The Passenger (1975)

Quartile rating: 7.5/10 · 1 rating

David Locke is a world-weary American journalist who has been sent to cover a conflict in northern Africa, but he makes little progress with the story. When he discovers the body of a stranger who looks similar to him, Locke assumes the dead man's identity. However, he soon finds out that the man was an arms dealer, leading Locke into dangerous situations. Aided by a beautiful woman, Locke attempts to avoid both the police and criminals out to get him.

The Quartile Take

Antonioni's late masterpiece earns top marks across most categories.

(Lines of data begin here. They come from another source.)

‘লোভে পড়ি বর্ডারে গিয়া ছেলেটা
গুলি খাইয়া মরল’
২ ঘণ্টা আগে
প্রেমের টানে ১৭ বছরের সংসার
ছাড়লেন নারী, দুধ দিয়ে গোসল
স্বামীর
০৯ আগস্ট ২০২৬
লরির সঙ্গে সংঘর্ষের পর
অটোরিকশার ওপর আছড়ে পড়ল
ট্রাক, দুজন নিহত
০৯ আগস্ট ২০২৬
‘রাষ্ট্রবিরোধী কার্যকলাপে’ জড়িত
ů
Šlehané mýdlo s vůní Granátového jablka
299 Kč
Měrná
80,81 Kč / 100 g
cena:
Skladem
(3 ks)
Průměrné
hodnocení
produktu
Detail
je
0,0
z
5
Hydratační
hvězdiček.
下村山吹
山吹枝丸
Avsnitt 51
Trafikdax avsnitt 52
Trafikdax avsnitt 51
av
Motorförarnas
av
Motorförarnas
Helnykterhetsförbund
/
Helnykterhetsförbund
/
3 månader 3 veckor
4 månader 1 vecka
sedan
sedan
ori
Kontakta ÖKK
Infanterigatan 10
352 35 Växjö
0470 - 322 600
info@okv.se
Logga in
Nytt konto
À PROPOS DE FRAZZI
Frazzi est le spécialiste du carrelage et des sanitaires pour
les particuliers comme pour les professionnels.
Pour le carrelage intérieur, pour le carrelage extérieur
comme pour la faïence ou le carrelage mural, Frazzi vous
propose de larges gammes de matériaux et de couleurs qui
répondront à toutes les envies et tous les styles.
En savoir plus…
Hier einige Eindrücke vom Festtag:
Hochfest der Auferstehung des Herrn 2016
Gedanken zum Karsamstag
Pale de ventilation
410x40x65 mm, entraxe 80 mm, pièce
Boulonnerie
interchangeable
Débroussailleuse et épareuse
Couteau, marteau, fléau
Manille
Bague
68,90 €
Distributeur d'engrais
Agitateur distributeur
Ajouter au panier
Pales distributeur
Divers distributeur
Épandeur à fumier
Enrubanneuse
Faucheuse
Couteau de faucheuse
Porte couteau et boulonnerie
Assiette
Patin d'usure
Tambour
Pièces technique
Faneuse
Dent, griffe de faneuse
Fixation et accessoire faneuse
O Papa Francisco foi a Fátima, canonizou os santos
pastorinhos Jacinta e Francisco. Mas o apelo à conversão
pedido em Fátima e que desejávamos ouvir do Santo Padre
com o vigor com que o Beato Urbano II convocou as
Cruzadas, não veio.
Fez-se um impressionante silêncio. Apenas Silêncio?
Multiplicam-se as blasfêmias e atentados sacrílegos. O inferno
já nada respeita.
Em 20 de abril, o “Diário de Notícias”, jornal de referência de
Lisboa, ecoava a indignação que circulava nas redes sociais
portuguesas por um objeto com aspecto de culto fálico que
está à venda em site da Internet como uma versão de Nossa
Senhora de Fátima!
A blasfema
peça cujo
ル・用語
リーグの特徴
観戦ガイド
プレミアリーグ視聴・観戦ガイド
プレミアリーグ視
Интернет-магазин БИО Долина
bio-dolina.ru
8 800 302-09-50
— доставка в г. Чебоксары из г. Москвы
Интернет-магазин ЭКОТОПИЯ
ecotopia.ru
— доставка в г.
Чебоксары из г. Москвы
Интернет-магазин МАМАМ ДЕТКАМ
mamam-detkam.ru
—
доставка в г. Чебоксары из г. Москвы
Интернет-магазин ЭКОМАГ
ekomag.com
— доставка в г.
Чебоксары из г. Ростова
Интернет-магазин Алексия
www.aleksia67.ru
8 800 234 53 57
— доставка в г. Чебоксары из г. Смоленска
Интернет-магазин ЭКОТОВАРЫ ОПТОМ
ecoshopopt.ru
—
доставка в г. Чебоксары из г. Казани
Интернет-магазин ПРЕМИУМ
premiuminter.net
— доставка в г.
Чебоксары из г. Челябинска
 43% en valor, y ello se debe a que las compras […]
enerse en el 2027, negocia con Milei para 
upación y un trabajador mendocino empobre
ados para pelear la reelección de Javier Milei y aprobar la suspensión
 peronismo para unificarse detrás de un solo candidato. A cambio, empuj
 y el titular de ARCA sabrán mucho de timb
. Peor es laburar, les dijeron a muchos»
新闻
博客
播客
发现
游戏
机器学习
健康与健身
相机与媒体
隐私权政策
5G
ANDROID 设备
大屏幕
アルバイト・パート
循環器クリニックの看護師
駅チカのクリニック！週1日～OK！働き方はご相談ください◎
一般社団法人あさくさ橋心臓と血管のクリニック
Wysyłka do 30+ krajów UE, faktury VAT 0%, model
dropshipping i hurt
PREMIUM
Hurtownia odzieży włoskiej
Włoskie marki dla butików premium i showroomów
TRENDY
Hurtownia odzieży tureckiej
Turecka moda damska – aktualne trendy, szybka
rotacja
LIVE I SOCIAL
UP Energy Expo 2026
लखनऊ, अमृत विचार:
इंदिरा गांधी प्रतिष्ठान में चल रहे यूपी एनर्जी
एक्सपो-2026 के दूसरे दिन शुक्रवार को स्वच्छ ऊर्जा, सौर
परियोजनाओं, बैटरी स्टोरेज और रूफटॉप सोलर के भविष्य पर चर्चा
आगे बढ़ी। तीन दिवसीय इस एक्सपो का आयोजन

The cinematography is genuinely exceptional — the famous unbroken seven-minute final shot through a grille window is one of cinema's most celebrated sequences, and the sun-bleached African and Spanish locations are rendered with extraordinary compositional intelligence. The acting, particularly Nicholson's restrained, existentially drifting performance, is well above average — he submerges his usual charisma into a fascinating passivity. Novelty is high: the film's meditation on identity, escape, and the dissolution of self is executed in a singular Antonioni register that no other filmmaker could replicate — slow, elliptical, philosophically austere. The ending is justly celebrated as one of the great final sequences in world cinema. Plot earns a solid 3 rather than 4 — the thriller mechanics are deliberately undernourished, functioning more as pretext than story, which is intentional but means the narrative itself offers little conventional satisfaction.